It’s high time that statistics textbooks give Keynes his due.
It is not surprising that Karl Popper studied Keynes’ Treatise intensively. See several references in The Logic of Scientific Discovery. See esp. Section 83 on Corroborability, Testability, and Logical Probability:
“That Keynes (nevertheless) intends by his ‘probability’ the same as I do by my ‘corroboration’ may be seen from the fact that that his ‘probablity’ rises with the number of corroborating instances, and also (most important) with the increase of diversity among them.”
Interesting, although I don’t agree with Popper’s first remark, since, Keynes’s “probability” can actually go in any direction when increasing “instances”.
the author of the statistics textbook I used in graduate school — almost a half century ago — always warned the students that “figures do not lie, but liars can figure” and therefore the mindless pursuit of R – squares was a fool’s game.
Unfortunately modern day econometricians have no concept of this reality.

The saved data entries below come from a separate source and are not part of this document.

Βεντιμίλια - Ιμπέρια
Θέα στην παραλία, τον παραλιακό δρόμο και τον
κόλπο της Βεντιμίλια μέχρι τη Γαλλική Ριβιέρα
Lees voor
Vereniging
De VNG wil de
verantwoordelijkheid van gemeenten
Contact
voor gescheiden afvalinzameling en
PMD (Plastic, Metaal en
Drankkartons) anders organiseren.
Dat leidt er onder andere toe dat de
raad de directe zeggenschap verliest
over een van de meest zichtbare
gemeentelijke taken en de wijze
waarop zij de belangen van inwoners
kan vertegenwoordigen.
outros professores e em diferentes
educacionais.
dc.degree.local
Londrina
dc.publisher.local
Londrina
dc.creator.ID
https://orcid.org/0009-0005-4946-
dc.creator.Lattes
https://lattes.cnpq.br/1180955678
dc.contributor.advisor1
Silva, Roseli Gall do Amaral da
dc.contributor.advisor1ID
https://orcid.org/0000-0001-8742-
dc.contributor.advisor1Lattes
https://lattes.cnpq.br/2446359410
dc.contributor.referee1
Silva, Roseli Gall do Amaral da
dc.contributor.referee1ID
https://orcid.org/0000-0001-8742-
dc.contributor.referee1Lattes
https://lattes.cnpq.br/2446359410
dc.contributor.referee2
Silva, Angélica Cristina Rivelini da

And, even worse, the establishment of the economics profession, who lo g to be thought of as the physicists of the social sciences, reward those who pubish these pursuits of econometric R-squares. Accordingly, if a youung economics Ph. D. want to be considered to be put on the tenure track at a “good” economics department , one must follow the rules of this fool’s game.

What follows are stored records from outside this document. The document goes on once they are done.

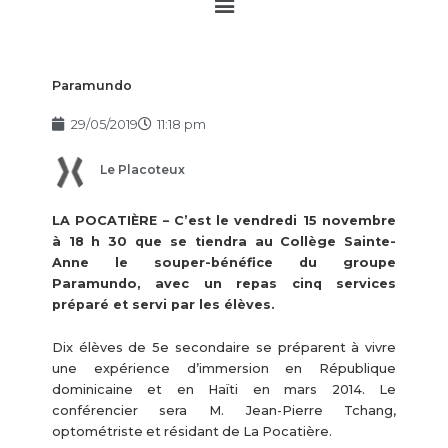
Main
Menu
Paramundo
29/05/2019
11:18 pm
Le Placoteux
LA POCATIÈRE – C’est le vendredi 15 novembre
à 18 h 30 que se tiendra au Collège Sainte-
Anne le souper-bénéfice du groupe
Paramundo, avec un repas cinq services
préparé et servi par les élèves.
Dix élèves de 5e secondaire se préparent à vivre
une expérience d’immersion en République
dominicaine et en Haïti en mars 2014. Le
conférencier sera M. Jean-Pierre Tchang,
optométriste et résidant de La Pocatière.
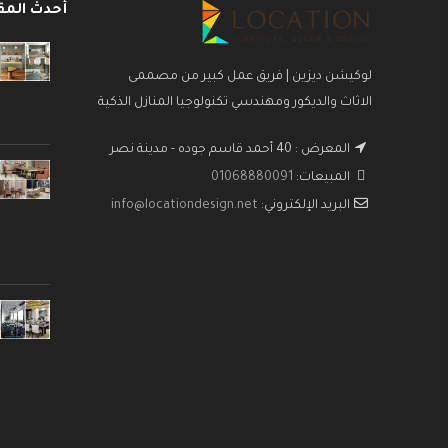
أحدث المق
لوكيشن ديزين | فريق عمل كبير من مصممى
الاثاث والديكور ومهندسي تكنولوجيا المنازل الذكية
المعرض : 40 أحمد قاسم جوده - مدينة نصر
المبيعات:
01068880091
البريد الإلكتروني:
info@locationdesign.net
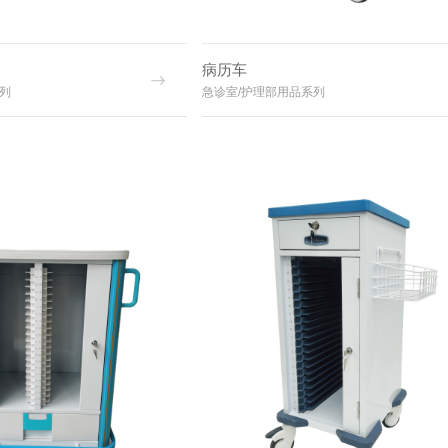
病历车
列
急诊室/护理部用品系列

Similar to Ellsberg’s discussion of ambiguity.
Very perceptive, and I agree on this too! Looking at Keynes’s rightly famous chapter 5 – Other methods of determining probabilities – you find an argumentation in substance similar to Ellsberg’s.
Chapter 5 of Treatise (1921) that is.
On the relationship between Keynes’s conception of evidential weight and the Ellsberg paradox
Alberto Feduzi, Journal of Economic Psychology – J ECON PSYCH , vol. 28, no. 5, pp. 545-565, 2007
Thanks for the reference. Very interesting indeed! Although I wrote on Ellsbergs paradox in my first PhD dissertation, in 1991, I hadn’t read his dissertation.
I was at Cornell in 1987 and came across a copy of Ellsberg’s dissertation in the Catherwood industrial labor relations library of all places. It changed my life.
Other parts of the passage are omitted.